That was the question lawyers, industry stakeholders and federal representatives were asking last week during a House Subcommittee on Capital Markets hearing about the role of self-regulatory organizations. Members of Congress are considering related proposals including the Restoring Accountability in Market Supervision Act, which would transfer the rulemaking, examination and enforcement powers of the Financial Industry Regulatory Authority, a self-regulating industry body, to the Securities and Exchange Commission, greatly curbing FINRA’s influence or possibly even eliminating it. 
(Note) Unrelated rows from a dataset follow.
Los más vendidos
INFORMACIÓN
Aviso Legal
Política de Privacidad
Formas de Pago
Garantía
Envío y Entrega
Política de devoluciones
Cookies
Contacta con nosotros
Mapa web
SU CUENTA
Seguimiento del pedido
“When investors sign up for investor retirement savings with a financial advisor, they’re forced into FINRA’s industry-run private justice system,” Rep. Lisa McClain (R-Mich.), who introduced the bill last April, said during the meeting. The proposal was referred to the House Financial Services Committee and has seen little action since. McClain added that she disagrees with FINRA’s latest proposals to change its arbitration rules, arguing that it could roll back “investor protections to the 1980s, to a time before the financial crisis, the dotcom bust, or even Black Monday.”
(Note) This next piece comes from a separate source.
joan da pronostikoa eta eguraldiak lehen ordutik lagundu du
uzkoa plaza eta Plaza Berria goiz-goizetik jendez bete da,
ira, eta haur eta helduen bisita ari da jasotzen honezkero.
The bigger question may be: Would the SEC be ready? Some policymakers believe bringing those responsibilities under one roof could streamline regulation and reduce duplication, said Jon Glass, partner in the financial crimes advisory practice at professional services firm SolomonEdwards. “At the same time, FINRA conducts thousands of examinations each year and is funded largely through industry fees rather than congressional appropriations,” he said. Moving those responsibilities into the SEC would raise practical questions about resources, capacity and how to maintain the specialized expertise that currently exists, he added.

The Grindstone

Axing FINRA is part of the GOP’s Project 2025, a manifesto of conservative agendas outlined by lobbying group The Heritage Foundation. The think tank calls FINRA “ineffective, costly, opaque, and largely impervious to reform.” While that may sound harsh, many in the industry share similar frustrations, said Larry Shumbres, CEO of wealthtech firm Archive Intel. “What I’ve heard from advisors, broker-dealers and asset managers, is that they would all prefer reporting directly through the SEC than FINRA,” he told Advisor Upside. “There’s less rules and regulations at the SEC level than there is at FINRA, so I think it would be a great thing for the whole industry,” he said.

  • Last year, FINRA filed roughly 2,600 new arbitration cases — slightly more than in 2024 — and it closed almost as many, per FINRA data.
  • Meanwhile, the SEC brought roughly 90 enforcement actions to advisors and their representatives in fiscal year 2025, down from 130 actions the year prior, according to law firm Sidley.

Can You Handle It? Even with SEC Chair Paul Atkins’ era of deregulation, there’s still the concern that the agency may not have the bandwidth to properly oversee the broker-dealer space, especially given that hundreds of employees left the agency last year. “If they’re not able to go out and enforce, that’s a huge drawback for the everyday investor,” Shumbres said.